El general empezó a decir algo pero le interrumpí.

—Incluso aunque a usted no le importase el dinero. Ni sus hijas. Más o menos las ha dado por perdidas. El verdadero problema es que todavía tiene demasiado orgullo para dejar que lo tomen por tonto…, y Regan le caía realmente bien.

Se produjo un silencio. Luego el general dijo con voz pausada:

—Habla demasiado, Marlowe. ¿He de entender que todavía está tratando de resolver ese rompecabezas?

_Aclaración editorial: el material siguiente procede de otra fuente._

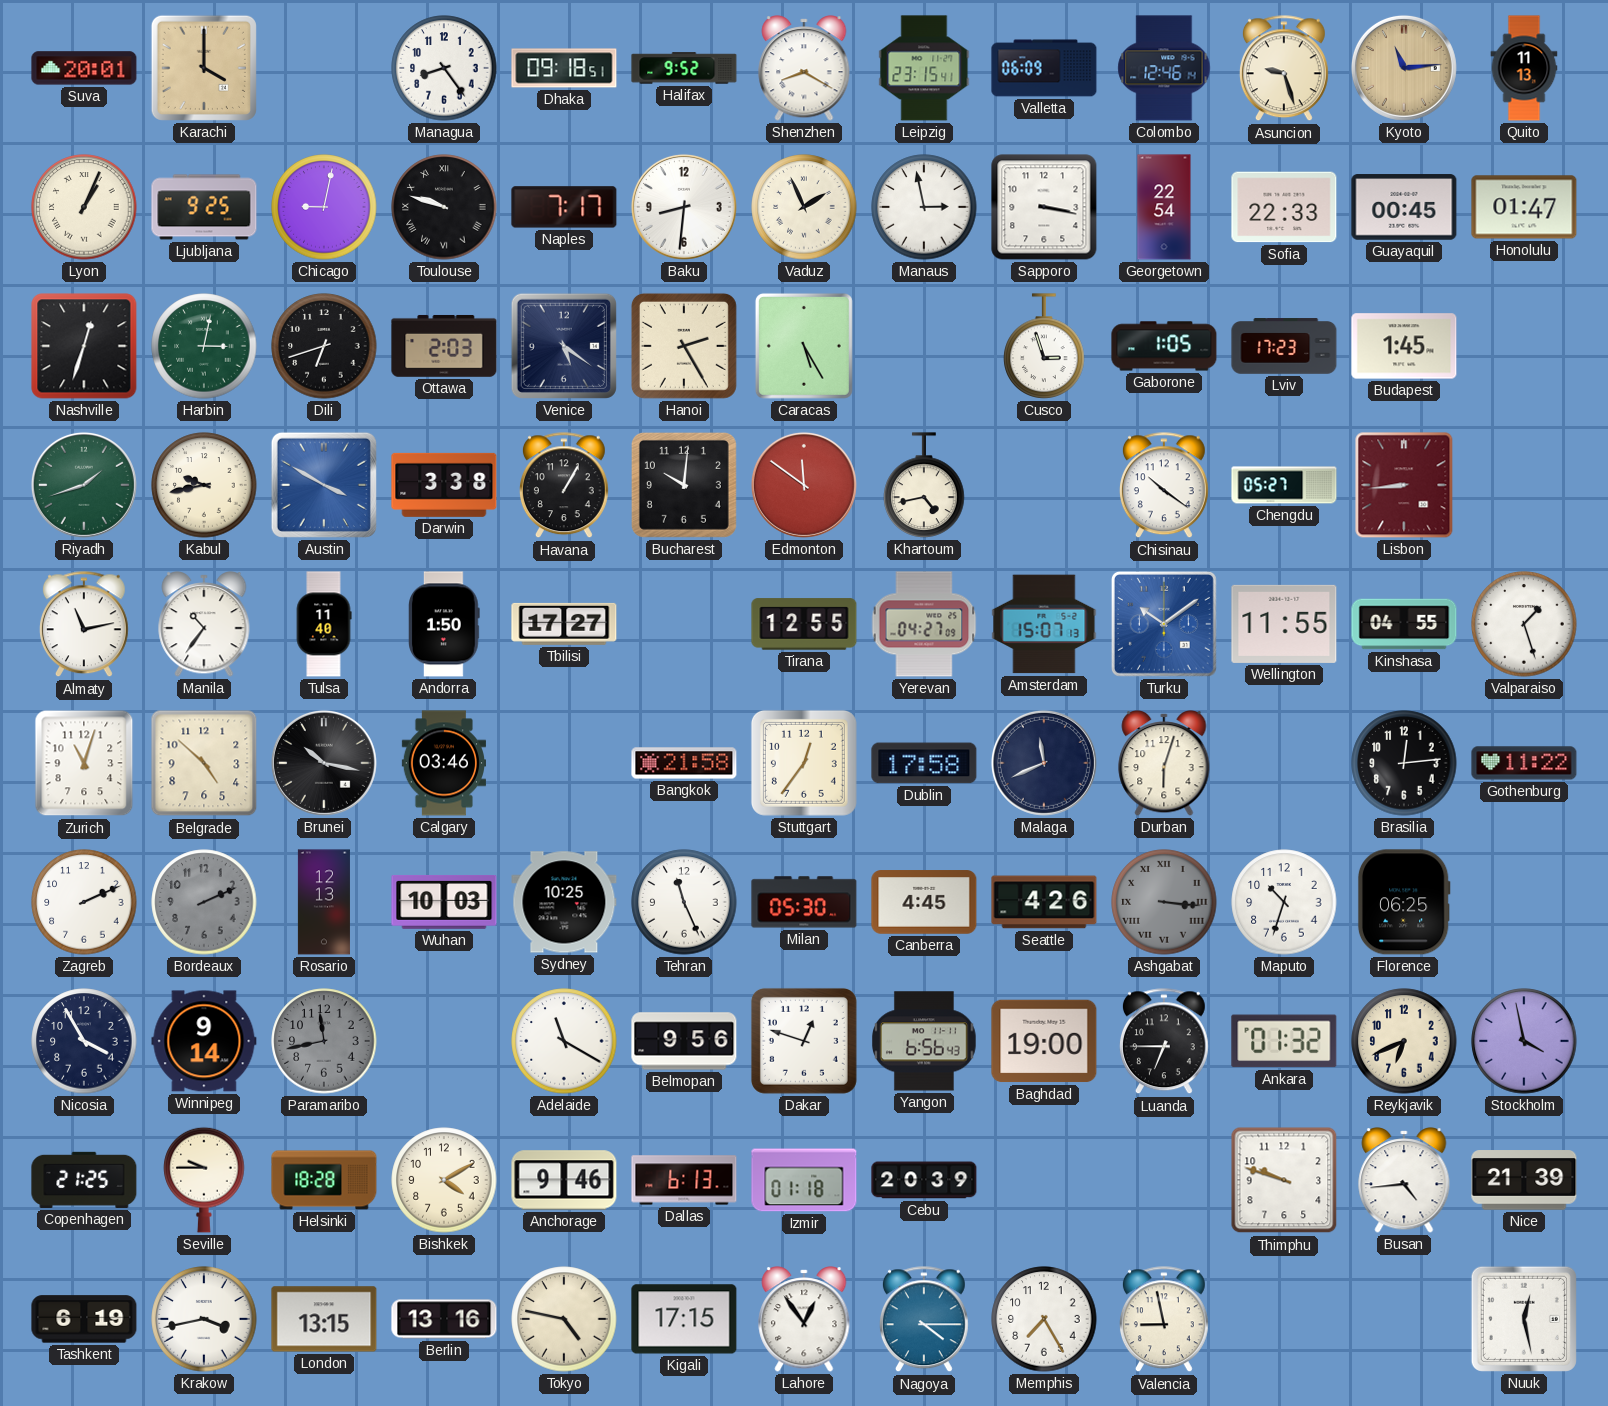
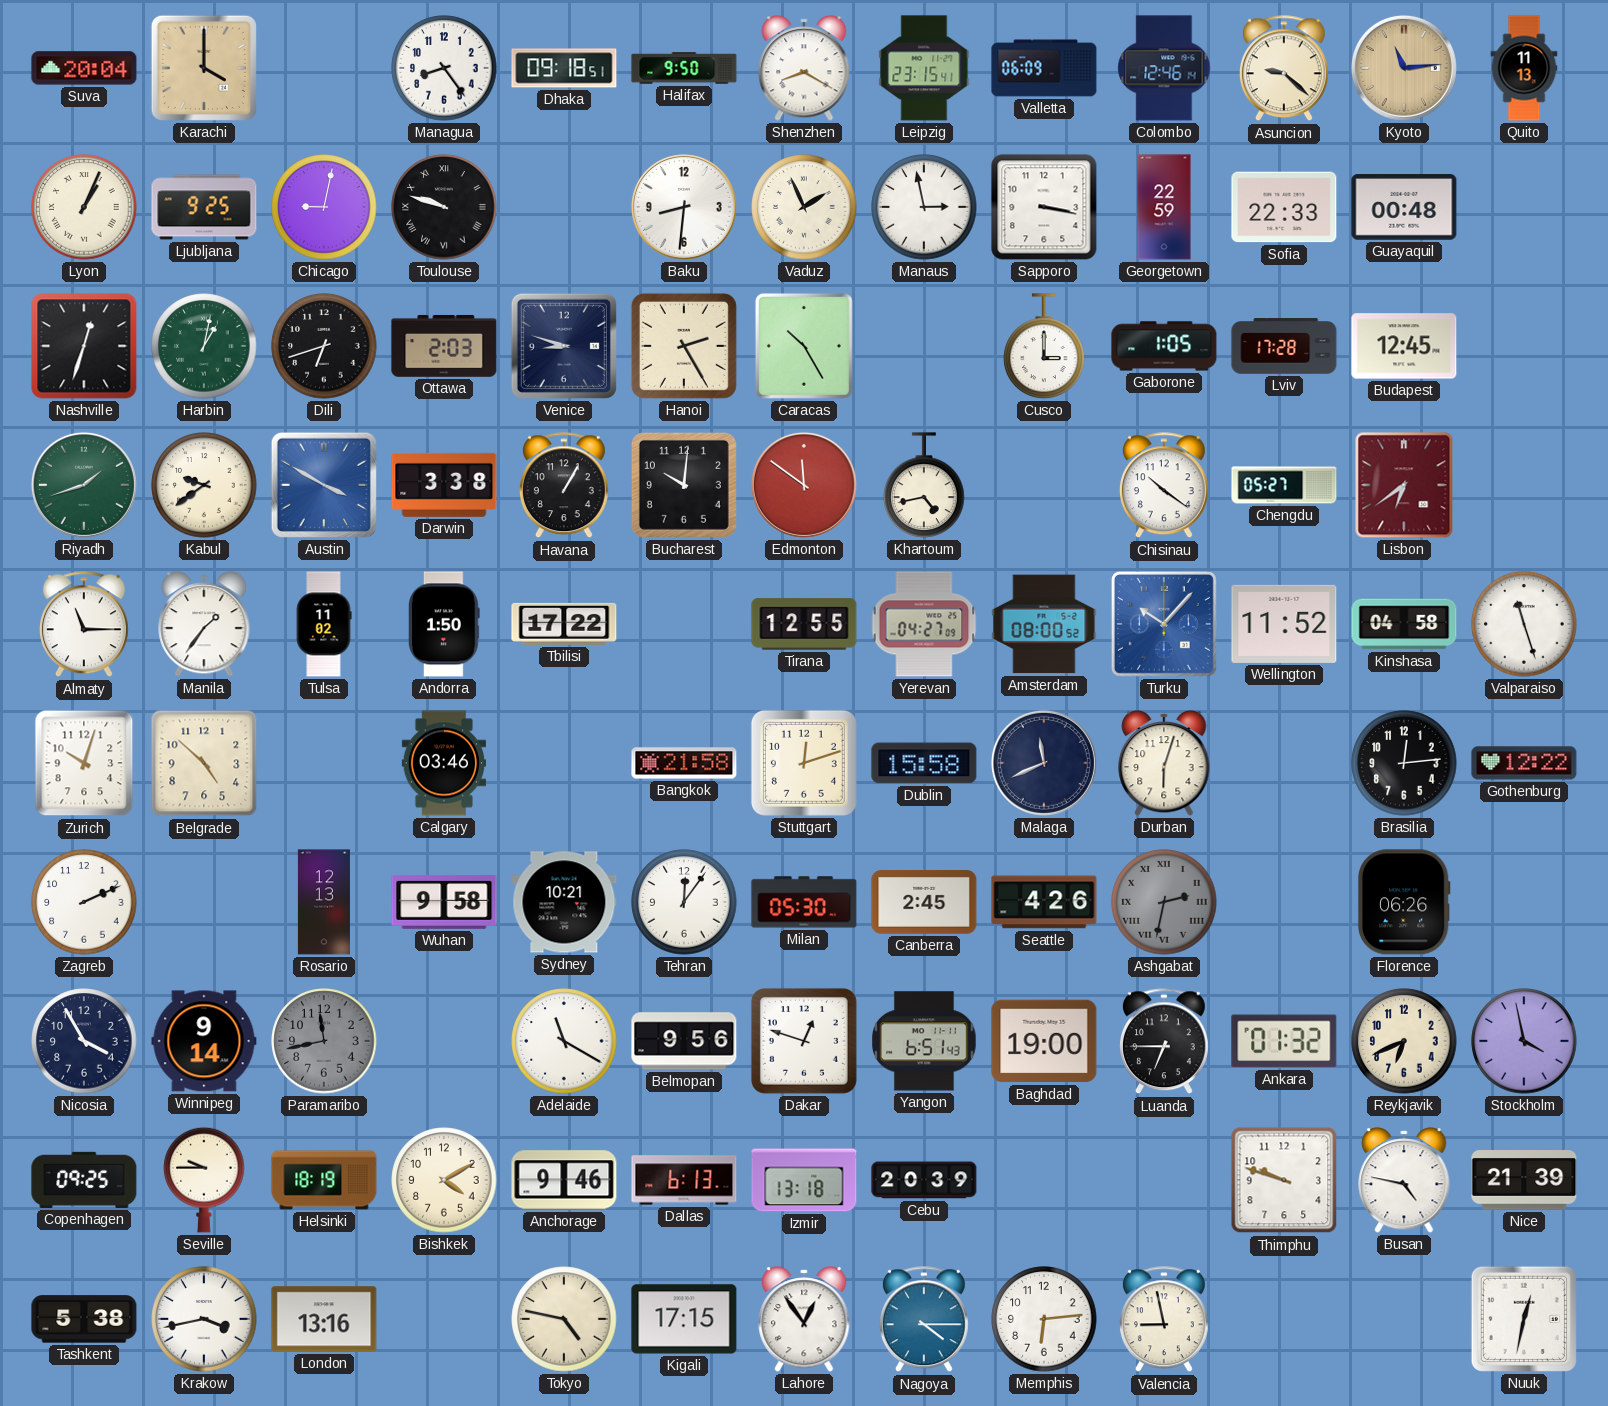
Suva: 20:01 -> 20:04
Halifax: 9:52 -> 9:50
Asuncion: 9:27 -> 9:22
Naples: 7:17 -> none
Georgetown: 22:54 -> 22:59
Guayaquil: 00:45 -> 00:48
Honolulu: 01:47 -> none
Harbin: 3:02 -> 1:02
Venice: 5:21 -> 8:48
Caracas: 5:25 -> 10:25
Cusco: 2:57 -> 3:00
Lviv: 17:23 -> 17:28
Budapest: 1:45 -> 12:45
Kabul: 9:43 -> 9:39
Lisbon: 8:44 -> 6:39
Almaty: 11:13 -> 11:15
Manila: 10:36 -> 1:36
Tulsa: 11:40 -> 11:02
Tbilisi: 17:27 -> 17:22
Amsterdam: 15:07 -> 08:00
Turku: 10:09 -> 10:07
Wellington: 11:55 -> 11:52
Kinshasa: 04:55 -> 04:58
Valparaiso: 1:27 -> 11:27
Zurich: 11:03 -> 10:03
Brunei: 10:17 -> none
Stuttgart: 12:36 -> 12:12
Dublin: 17:58 -> 15:58
Gothenburg: 11:22 -> 12:22
Bordeaux: 2:11 -> none
Wuhan: 10:03 -> 9:58
Sydney: 10:25 -> 10:21
Tehran: 11:26 -> 12:06
Canberra: 4:45 -> 2:45
Ashgabat: 3:16 -> 2:32
Maputo: 10:33 -> none
Florence: 06:25 -> 06:26
Yangon: 6:56 -> 6:51
Copenhagen: 21:25 -> 09:25
Helsinki: 18:28 -> 18:19
Izmir: 01:18 -> 13:18
Busan: 4:44 -> 4:47
Tashkent: 6:19 -> 5:38
London: 13:15 -> 13:16
Berlin: 13:16 -> none
Memphis: 7:25 -> 6:14
Nuuk: 12:28 -> 12:32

—No. He abandonado. Personas con autoridad me han sugerido que lo deje. Los chicos de la policía piensan que soy demasiado bruto. Por eso pienso que debo devolverle el dinero, porque, según mi criterio, no he terminado el trabajo que me encargó.

El general sonrió.

—No abandone nada —dijo—. Le pagaré mil dólares más para encontrar a Rusty. No hace falta que vuelva. Ni siquiera necesito saber dónde está. Todo el mundo tiene derecho a vivir su propia vida. No le reprocho que dejara plantada a mi hija, ni siquiera que se marchase tan de repente. Es probable que fuera un impulso repentino. Sólo quiero saber si está a gusto dondequiera que esté. Quiero saberlo de él directamente, y en el caso de que necesitara dinero, también estoy dispuesto a proporcionárselo. ¿Soy suficientemente claro?

—Sí, mi general —dije.

Descansó durante unos momentos, relajado sobre la cama, los ojos cerrados con párpados oscurecidos, la boca tensa y exangüe. Estaba cansado. Prácticamente agotado. Abrió los ojos de nuevo y trató de sonreírme.

—Supongo que soy un pobre viejo sentimental —dijo—. Lo menos parecido a un soldado. Le tomé cariño a ese muchacho. Me parecía una buena persona. Supongo que me envanezco demasiado de mi capacidad para juzgar al prójimo. Encuéntremelo, Marlowe. Sólo tiene que encontrarlo.

—Lo intentaré —dije. Ahora será mejor que descanse usted un poco. Le he puesto la cabeza como un bombo.

Me levanté rápidamente, atravesé la amplia habitación y salí. El anciano había vuelto a cerrar los ojos antes de que yo abriera la puerta. Las manos descansaban sin vida sobre la sábana. Tenía más aspecto de muerto que la mayoría de los difuntos. Cerré la puerta sin hacer ruido, recorrí el pasillo y descendí las escaleras.